Friday, January 26, 2007

Fighting Anti-Equality Folk in Boston

Representative democracy is so demanding -- on the legislators. Far too often for their comfort level, they must make recorded votes on big issues. How much sweeter it is to do a favor for the home district and proclaim, "Ain't I grand!"

On marriage equality, all sides are taking names this year. Maybe a dozen Massachusetts legislators have to make a decision that they, and we, have to live with, and they will undoubtedly have to explain repeatedly.

So, half the remaining eggs are in the Constitutional Convention (ConCon) basket this year. The rest remain in the possible future of a 2008 general election with this dreadful discriminatory amendment on the ballot.

That repeated polls show voters here would soundly reject this amendment seems far less significant than keeping it off the ballot. I am strongly opposed to ballot initiatives that would put such civil rights to a plebiscite, regardless of those addicted to such abuses.

Leading the campaign to resolve this in the ConCon is MassEquality, with a sizable supporting case, secular and religious. The forces who would strip state homosexual couples of their now established right to wed have VoteOnMarriage at the fore with strong support from the good solider, Archbishop Sean O'Malley.

The famous and now infamous Article XLVIII of our state constitution surely did not consider that citizens would try to use the document to strip freedoms from any group. Yet until we tweak the sparse wording (which of course would require a plebiscite itself), we play the cards on the table.

That includes 62 legislators of the combined 200 who voted to advance the amendment. The marriage-equality folk, with our help, need to reduce that to 49 or fewer to win an up-or-down vote. They have a few gimme votes because four anti-equality lawmakers lost and a couple retired, effective with the new administration this month.

So what's a lobbyist or legislator to do?

Well, as standard bearer, MassEquality is visible and loud. It has also held a series of public meetings where some legislators and Campaign Director Marc Solomon said what they were planning and asked for public contributions to the process.

Online resources:
Getting nine to 15 lawmakers to switch is Solomon's aim. Such cagey players as Senate President Bobby Travaglini are almost certain to facilitate the amendment's defeat -- either by vote or procedure -- if they know the votes to do so are lined up. That's cynical, unfortunate and the way this game is played.
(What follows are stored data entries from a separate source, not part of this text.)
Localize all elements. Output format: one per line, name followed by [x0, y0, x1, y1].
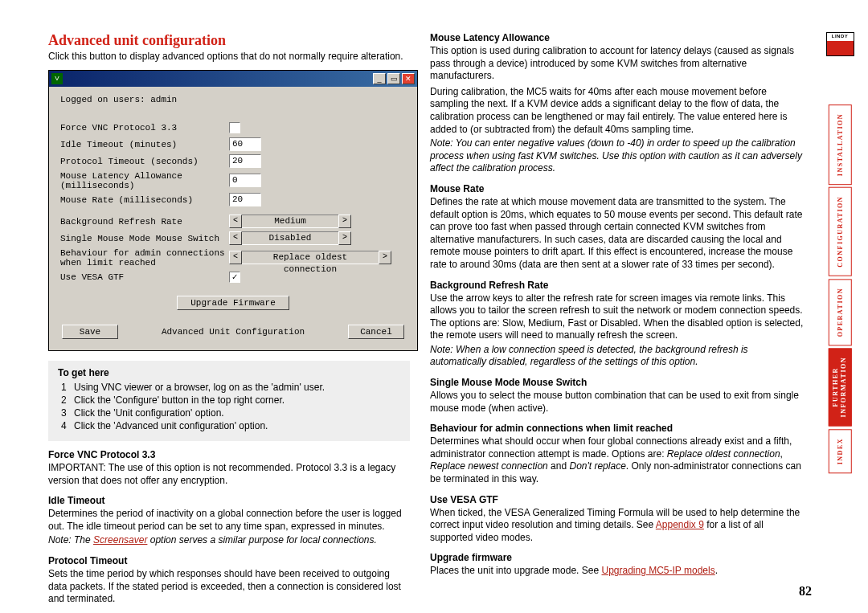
single-mouse-next[interactable]: >: [338, 231, 351, 245]
force-vnc-text: IMPORTANT: The use of this option is not…: [48, 462, 410, 487]
sidebar: LINDY INSTALLATION CONFIGURATION OPERATI…: [824, 32, 856, 473]
single-mouse-prev[interactable]: <: [229, 231, 242, 245]
rate-heading: Mouse Rate: [430, 183, 804, 194]
checkbox-force-vnc[interactable]: [229, 122, 240, 133]
latency-p2: During calibration, the MC5 waits for 40…: [430, 86, 804, 136]
tab-index[interactable]: INDEX: [829, 429, 852, 473]
screensaver-link[interactable]: Screensaver: [93, 534, 147, 546]
input-idle-timeout[interactable]: 60: [229, 137, 261, 151]
behaviour-prev[interactable]: <: [229, 251, 242, 264]
label-protocol-timeout: Protocol Timeout (seconds): [60, 157, 229, 166]
single-mouse-value: Disabled: [242, 231, 338, 245]
step-4: 4Click the 'Advanced unit configuration'…: [61, 420, 400, 431]
tab-operation[interactable]: OPERATION: [829, 279, 852, 345]
protocol-text: Sets the time period by which responses …: [48, 568, 410, 606]
behaviour-text: Determines what should occur when four g…: [430, 435, 804, 485]
minimize-button[interactable]: _: [373, 73, 386, 84]
bg-refresh-next[interactable]: >: [338, 215, 351, 228]
protocol-heading: Protocol Timeout: [48, 555, 410, 566]
label-use-vesa: Use VESA GTF: [60, 272, 229, 282]
label-mouse-rate: Mouse Rate (milliseconds): [60, 195, 229, 205]
upgrade-firmware-button[interactable]: Upgrade Firmware: [177, 296, 289, 310]
idle-heading: Idle Timeout: [48, 495, 410, 506]
label-single-mouse: Single Mouse Mode Mouse Switch: [60, 234, 229, 243]
dialog-title-label: Advanced Unit Configuration: [162, 327, 305, 337]
appendix-link[interactable]: Appendix 9: [656, 519, 704, 530]
intro-text: Click this button to display advanced op…: [48, 51, 410, 63]
tab-installation[interactable]: INSTALLATION: [829, 104, 852, 185]
bg-note: Note: When a low connection speed is det…: [430, 344, 804, 369]
input-mouse-rate[interactable]: 20: [229, 193, 261, 206]
single-text: Allows you to select the mouse button co…: [430, 390, 804, 415]
label-idle-timeout: Idle Timeout (minutes): [60, 140, 229, 149]
maximize-button[interactable]: ▭: [387, 73, 400, 84]
bg-refresh-prev[interactable]: <: [229, 215, 242, 228]
force-vnc-heading: Force VNC Protocol 3.3: [48, 449, 410, 460]
step-2: 2Click the 'Configure' button in the top…: [61, 394, 400, 406]
upgrade-heading: Upgrade firmware: [430, 552, 804, 563]
step-3: 3Click the 'Unit configuration' option.: [61, 407, 400, 419]
logged-on-text: Logged on users: admin: [60, 95, 406, 104]
input-protocol-timeout[interactable]: 20: [229, 154, 261, 168]
label-force-vnc: Force VNC Protocol 3.3: [60, 123, 229, 133]
app-icon: V: [51, 73, 63, 84]
to-get-here-heading: To get here: [58, 367, 400, 378]
upgrade-text: Places the unit into upgrade mode. See U…: [430, 565, 804, 578]
behaviour-value: Replace oldest connection: [242, 251, 379, 264]
save-button[interactable]: Save: [62, 325, 118, 339]
vesa-text: When ticked, the VESA Generalized Timing…: [430, 507, 804, 545]
behaviour-next[interactable]: >: [379, 251, 391, 264]
latency-p1: This option is used during calibration t…: [430, 45, 804, 83]
checkbox-use-vesa[interactable]: ✓: [229, 272, 240, 283]
close-button[interactable]: ✕: [402, 73, 415, 84]
brand-logo: LINDY: [826, 32, 854, 56]
window-titlebar: V _ ▭ ✕: [49, 71, 417, 87]
latency-note: Note: You can enter negative values (dow…: [430, 137, 804, 175]
input-mouse-latency[interactable]: 0: [229, 174, 261, 187]
vesa-heading: Use VESA GTF: [430, 494, 804, 505]
to-get-here-box: To get here 1Using VNC viewer or a brows…: [48, 361, 410, 441]
bg-refresh-value: Medium: [242, 215, 338, 228]
label-behaviour: Behaviour for admin connectionswhen limi…: [60, 248, 229, 268]
tab-further-information[interactable]: FURTHERINFORMATION: [829, 348, 852, 426]
bg-text: Use the arrow keys to alter the refresh …: [430, 292, 804, 342]
idle-note: Note: The Screensaver option serves a si…: [48, 534, 410, 547]
tab-configuration[interactable]: CONFIGURATION: [829, 187, 852, 276]
latency-heading: Mouse Latency Allowance: [430, 32, 804, 43]
page-title: Advanced unit configuration: [48, 32, 410, 49]
idle-text: Determines the period of inactivity on a…: [48, 508, 410, 533]
rate-text: Defines the rate at which mouse movement…: [430, 196, 804, 272]
upgrading-link[interactable]: Upgrading MC5-IP models: [601, 565, 714, 576]
cancel-button[interactable]: Cancel: [348, 325, 404, 339]
page-number: 82: [799, 584, 812, 599]
behaviour-heading: Behaviour for admin connections when lim…: [430, 423, 804, 434]
bg-heading: Background Refresh Rate: [430, 280, 804, 291]
label-bg-refresh: Background Refresh Rate: [60, 217, 229, 227]
vnc-window: V _ ▭ ✕ Logged on users: admin Force VNC…: [48, 70, 418, 351]
single-heading: Single Mouse Mode Mouse Switch: [430, 377, 804, 388]
label-mouse-latency: Mouse Latency Allowance(milliseconds): [60, 171, 229, 190]
step-1: 1Using VNC viewer or a browser, log on a…: [61, 382, 400, 393]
Pro-equality Rep. Alice Wolf told one of the meetings getting the necessary support for the ConCon was possible, but difficult. As she said, ""We can win in the Legislature...Will we win? I do not know, but it will take work."

That work must include:
  • Grass tops -- people with personal access to difficult-to-convince or waffling legislators -- persuasion. As Solomon put it, "Someone who knows him, a personal friend. Or someone he has to listen to, like a business leader in a legislator's district who has a kid who is gay."
  • District politics. Going to your legislators, thanking the pro-equality ones and asking for help from the others, works where going beyond may not. For that, ask someone you know who lives in the district.
  • Using the December Supreme Judicial Court comment on voting on initiatives in ConCon. Don't be shy about telling your legislator that the ConCon killed the health care on procedurally but not did not do the same for the anti-marriage-equality one.
  • Broader based, more subtle efforts. There may not be time for the ConCon push to have local small group discussions that worked so well in winning the Maine gay-rights fight. Speaking with religious groups and neighbors is a great mid-term and long-term strategy, but should come after calling, visiting or writing legislators.
The strategy of winning over the anti-gay forces appeared a few times. That seems to me to be a quixotic effort, as dug-in as they are. The Jacobs article cited this as:
Another audience member said he felt MassEquality was not doing enough to reach out to religious conservative opponents of same-sex marriage to try to dialogue with them and change their minds. Solomon said that while dialogue is important, from a purely strategic point of view it made more sense to devote resources towards reaching people who support same-sex marriage but who have not been active in the movement to defeat the amendment. He said he expects there will always be a solid group of people who oppose same-sex marriage.

“Those 30 percent can go and have a party as far as I’m concerned as long as the 70 percent are taking action,” said Solomon.
Just so, the anti-equality types have promised repeatedly that if they lost here or there, they'd go away. They haven't and they won't.

I have no doubt that after they lose this amendment, they will go to their next phase and attack, which surely is already planned. Those who would appease them with plebiscites and discussions, will hear and likely regret the continuing wails, threats and invective. Even as a dwindling party, their self-righteous complaints diminish in volume but not frequency.